Insérer un article 8/1 rédigé comme suit: “Art. 8/1. Dans l’article 14/7 de la même loi, il est inséré, entre l’alinéa 1er et l’alinéa 2, un alinéa rédigé comme suit: “Conformément à l’article 72ter de la loi relative à l’assurance obligatoire soins de santé et indemnités, coordonnée le 14 juillet 1994, l’Agence affectera au premier chef les recettes générées par cette cotisation à l’indemnisation des patients qui ont subi, en raison de l’indisponibilité de certains médicaments dans notre pays, des coûts supplémentaires (songeons en particulier aux patients qui, confrontés à des indisponibilités dans notre pays, ont été de facto contraints d’acheter des médicaments à l’étranger).”.” L’article 72ter de la loi relative à l’assurance obligatoire soins de santé et indemnités, coordonnée le 14 juillet 1994, inséré à la suite d’un amendement présenté par les membres Robby De Caluwé, Nawal Farih et Kathleen Depoorter à la proposition de loi modifiant la loi du 25 mars 1964 sur les médicaments, en ce qui concerne les pénuries de médicaments (cf. l’article 6 de la loi du 20 décembre 2019 modifiant diverses législations, en ce qui concerne les pénuries de médicaments), contient la base juridique permettant de prévoir la possibilité de récupérer les coûts supplémentaires engendrés par une indisponibilité d’une spécialité pharmaceutique remboursable auprès de l’entreprise responsable.

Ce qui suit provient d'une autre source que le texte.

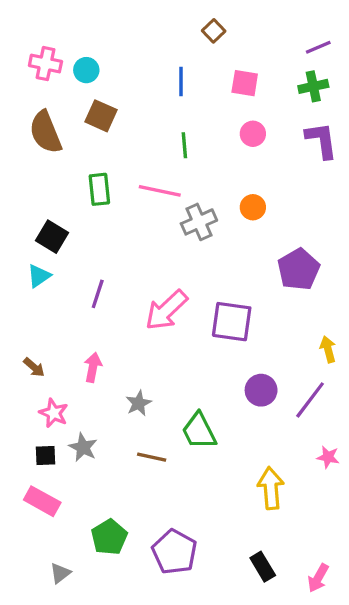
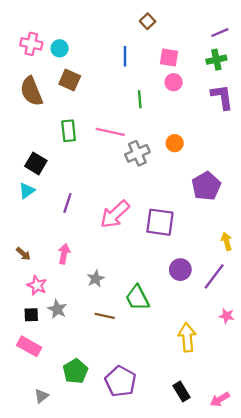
pink circle: (253, 134) -> (174, 82), moved
green line: (184, 145) -> (140, 99), moved
pink arrow: (318, 578) -> (220, 399), turned 30

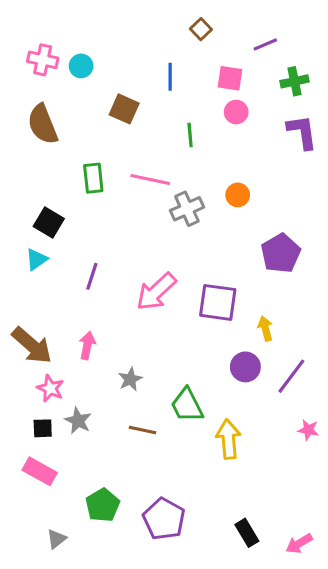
purple line: (220, 33) -> (265, 44), moved
brown square: (70, 80) -> (124, 109), moved
yellow arrow: (227, 241) -> (265, 329), moved
brown arrow: (23, 254) -> (32, 345), size x2.0
yellow arrow: (187, 337) -> (228, 439), moved

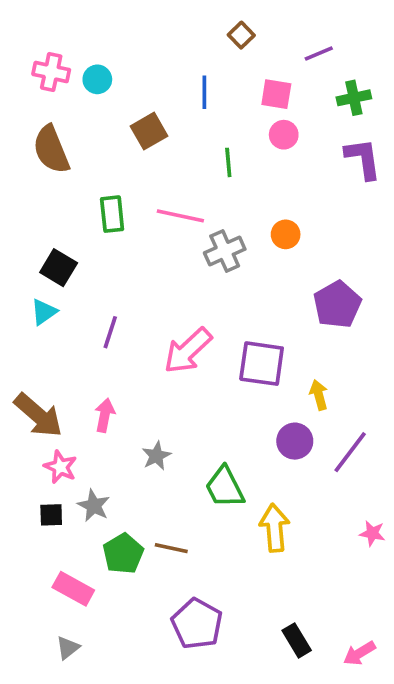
brown square: (124, 109) -> (149, 131), turned 36
brown line: (142, 430) -> (171, 548), moved
pink star: (308, 430) -> (372, 533), moved
pink rectangle: (40, 471) -> (73, 589), moved
green pentagon: (103, 505) -> (123, 554), moved

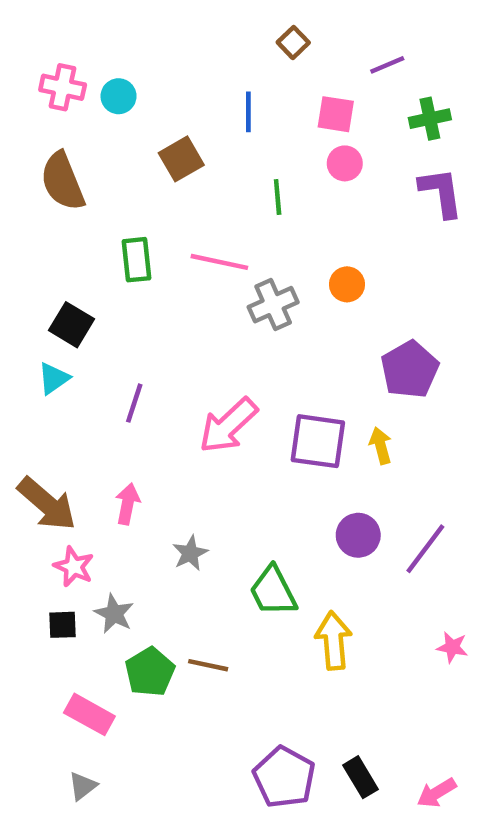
yellow arrow: (319, 395) -> (381, 446), moved
purple pentagon: (197, 624) -> (284, 777), moved

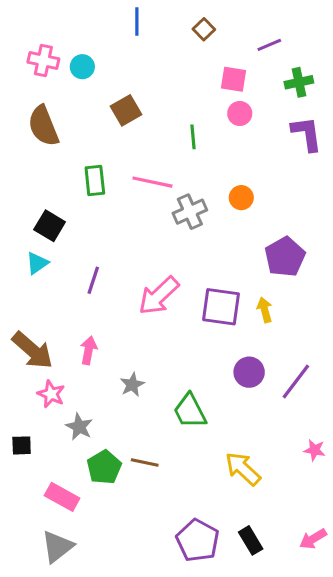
blue line: (248, 112) -> (137, 22), moved
black square: (63, 625) -> (22, 445), moved
yellow arrow: (334, 641) -> (243, 469), moved, turned -42
gray triangle: (83, 786) -> (57, 547), size x1.6
pink arrow: (437, 793) -> (313, 539), moved

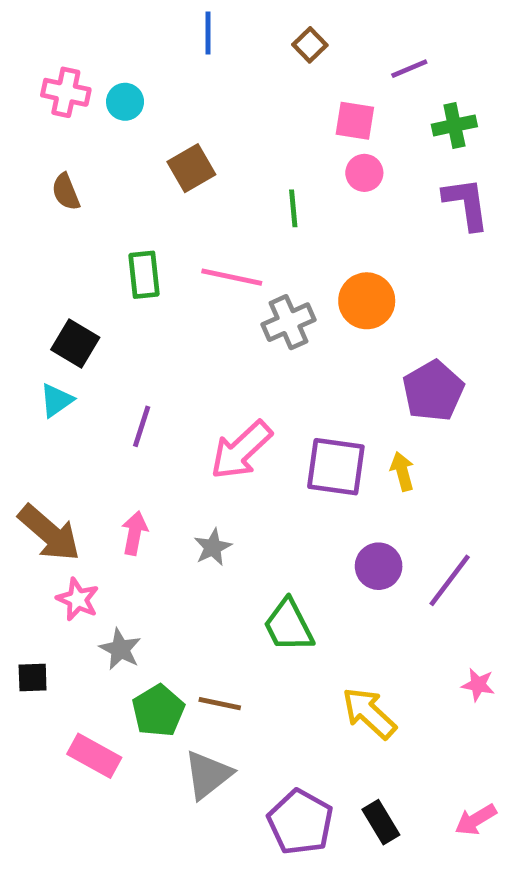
brown semicircle: (43, 126) -> (66, 192), size x0.6
orange circle: (241, 198) -> (367, 301), size x1.5
gray star: (132, 385) -> (213, 547), moved
gray triangle: (57, 547) -> (208, 775), moved

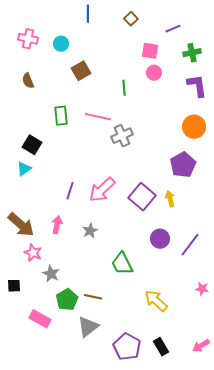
cyan circle: (125, 102) -> (61, 44), moved
orange circle: (367, 301) -> (194, 127), moved
purple line: (142, 426) -> (70, 191), moved
purple square: (336, 467) -> (142, 197), turned 32

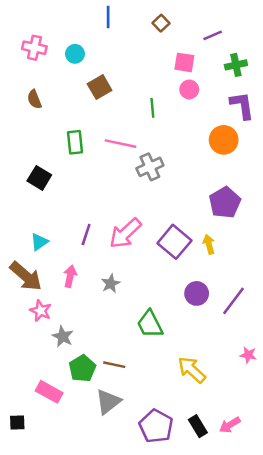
orange circle: (194, 127) -> (224, 140), moved
cyan triangle: (24, 169) -> (39, 242), moved
black square: (14, 286) -> (17, 422), moved
pink arrow: (201, 346) -> (230, 425), moved

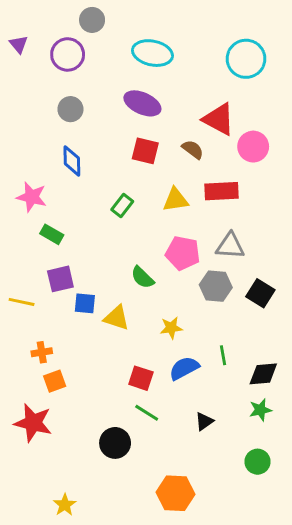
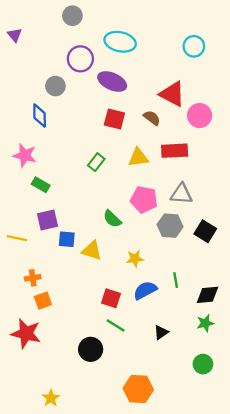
purple circle: (68, 54) -> (80, 59), moved
cyan circle: (246, 59) -> (194, 46), size x0.7
blue diamond: (72, 161) -> (40, 116), moved

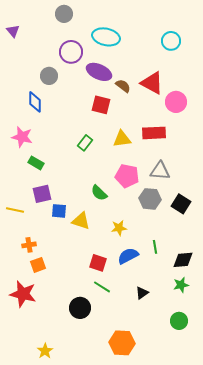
brown semicircle: (152, 118) -> (123, 86), moved

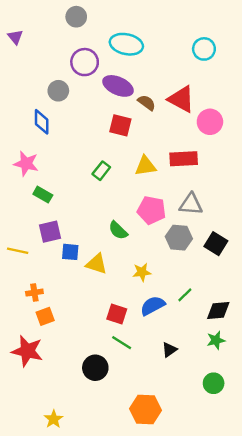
green line: (155, 247) -> (185, 295), turned 56

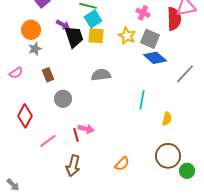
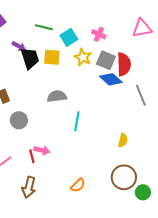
cyan square: (93, 19) -> (69, 37), moved
red semicircle: (174, 19) -> (124, 64), moved
gray line: (185, 74) -> (141, 95), turned -65
cyan line: (142, 100) -> (77, 121), moved

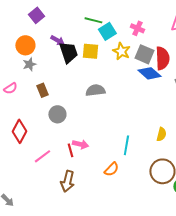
green line: (44, 27) -> (93, 20), moved
cyan line: (77, 121) -> (126, 145), moved
orange semicircle: (78, 185) -> (111, 169), moved

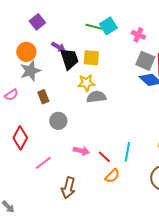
cyan square: (107, 31) -> (108, 26), moved
yellow star: (121, 51) -> (86, 83), moved, turned -30
gray star: (29, 64) -> (30, 71), size x1.5
red line: (70, 150) -> (104, 157), moved, turned -32

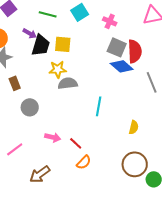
green line: (94, 27) -> (48, 14), moved
black trapezoid: (69, 59) -> (41, 45), turned 35
cyan line: (127, 152) -> (99, 106), moved
brown arrow: (68, 188) -> (40, 174), turned 40

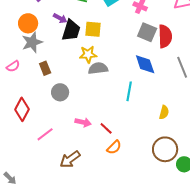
blue diamond: (122, 66) -> (145, 64), moved, turned 30

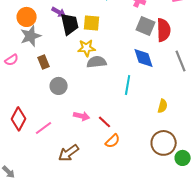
black trapezoid: (71, 30) -> (70, 24), turned -30
red diamond: (22, 109) -> (19, 119), moved

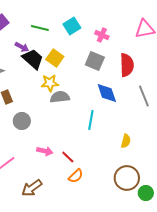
yellow square: (92, 23) -> (55, 58), turned 30
black trapezoid: (70, 24) -> (33, 59), turned -35
gray square: (146, 26) -> (95, 61), moved

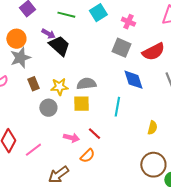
yellow square: (55, 58) -> (81, 104), moved, turned -36
red semicircle: (127, 65) -> (153, 52), turned 65
yellow star: (50, 83) -> (59, 87), moved
red line: (68, 157) -> (94, 134), moved
orange semicircle: (76, 176) -> (87, 156), moved

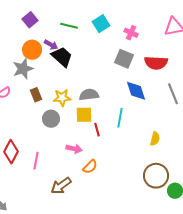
orange circle: (16, 39) -> (32, 50), moved
red semicircle: (153, 52) -> (156, 63), turned 30
red line: (94, 134) -> (97, 130), moved, turned 32
pink line: (33, 150) -> (36, 161), turned -42

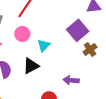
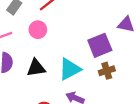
cyan triangle: (44, 45) -> (70, 69), moved, size x1.5

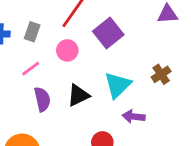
purple square: (100, 45) -> (108, 33), moved

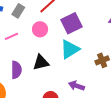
cyan triangle: (118, 85) -> (70, 49), moved
purple semicircle: (42, 99) -> (16, 70), moved

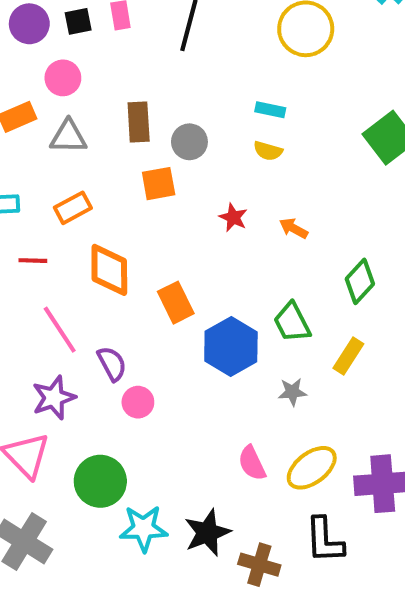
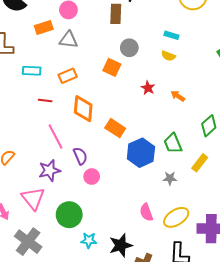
brown rectangle: (139, 122) -> (116, 14), moved
orange square: (159, 184) -> (112, 67), turned 30
orange rectangle: (176, 303) -> (115, 128), turned -36
cyan star: (144, 528) -> (89, 240), size x0.7

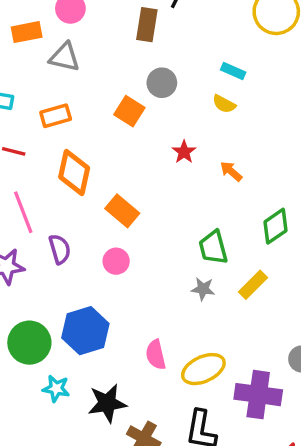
blue hexagon: (141, 153) -> (85, 331), moved
pink circle: (92, 177) -> (116, 261), moved
gray star: (170, 178) -> (203, 289), moved

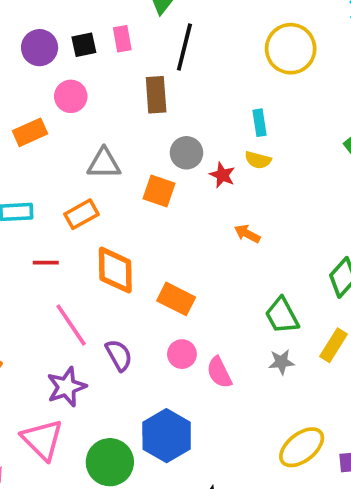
gray triangle: (64, 57) -> (104, 163), moved
cyan rectangle: (233, 71) -> (259, 123), turned 70
red star: (184, 152) -> (222, 175), moved
orange arrow: (231, 171) -> (247, 234), moved
pink semicircle: (156, 355) -> (219, 372), moved

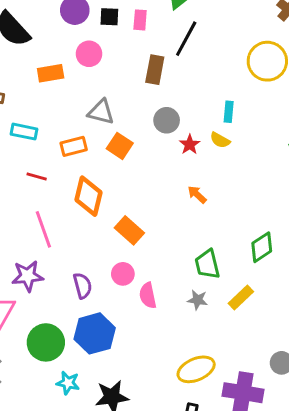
orange square: (159, 191) -> (120, 146), moved
purple semicircle: (119, 355) -> (83, 286), moved

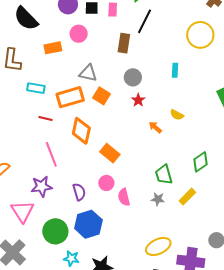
yellow semicircle: (220, 140) -> (177, 115), moved
red star: (190, 144) -> (138, 100), moved
orange rectangle: (74, 146) -> (70, 97), size x1.5

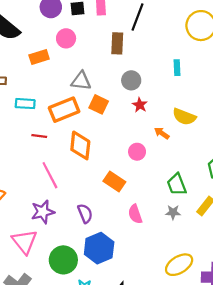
yellow semicircle: (177, 115) -> (184, 117), size x1.5
orange rectangle: (110, 153) -> (114, 182), moved
pink circle: (106, 183) -> (137, 152), moved

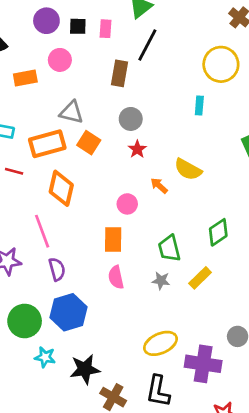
cyan rectangle: (177, 68) -> (199, 105), moved
pink line: (50, 175) -> (42, 231), moved
orange rectangle: (114, 182) -> (113, 239), moved, turned 50

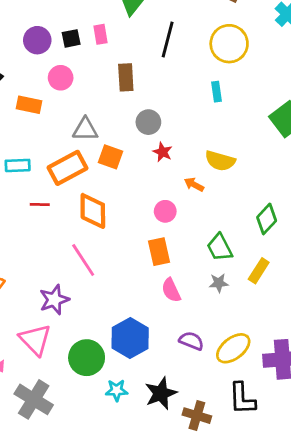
black line: (147, 45) -> (168, 39), moved
orange rectangle: (25, 78) -> (29, 105), turned 35
purple semicircle: (57, 269) -> (191, 341), moved, turned -40

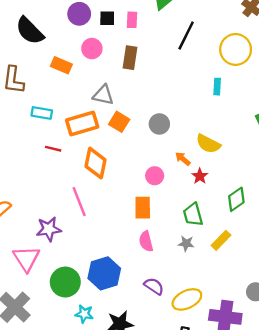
brown rectangle: (126, 77) -> (130, 58), moved
gray circle: (148, 122) -> (159, 124), moved
red star: (163, 152) -> (200, 176), moved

Cette possibilité a été prévue pour déterminer, par arrêté royal délibéré en Conseil des ministres, les conditions et les règles spécifiques à cet égard. Jusqu’à présent, l’exécution de cette disposition est toutefois restée lettre morte. La note de politique générale du ministre Vandenbroucke indique en tout cas que des actions seront prises à cet égard:

“En vertu de la loi du 20 décembre 2019 modifiant diverses législations, en ce qui concerne les pénuries de médicaments, une base légale a été établie pour prendre des mesures concrètes visant à prévenir les indisponibilités. Un premier arrêté d’exécution portant sur la transparence des grossistesrépartiteurs sera publié très prochainement. Cette année, on poursuivra le travail sur les autres arrêtés d’exécution (interdiction d’exportation, élargissement des possibilités d’importation, ainsi que le droit de substitution du pharmacien en cas d’indisponibilité de médicaments).

En outre, l’élaboration des autres mesures préventives se poursuivra, comme l’élaboration de la liste des médicaments essentiels et l’extension des fonctionnalités de l’application informatique existante visant à suivre les stocks des médicaments essentiels chez toutes les parties concernées.” (p. 36 de la note de politique générale Santé publique 2022). […] “Pour éviter des surcoûts pour les patients et l’INAMI en cas d’indisponibilité de médicaments remboursables, une modification de la loi relative à l’assurance obligatoire soins de santé et indemnités sera élaborée, afin d’aligner les réglementations des différentes administrations de santé concernées, d’une part, et de disposer d’une base juridique pour pouvoir indemniser l’alternative disponible dans le cadre de l’assurance maladie obligatoire, d’autre part.” (p. 37 de la note de politique générale Santé publique 2022).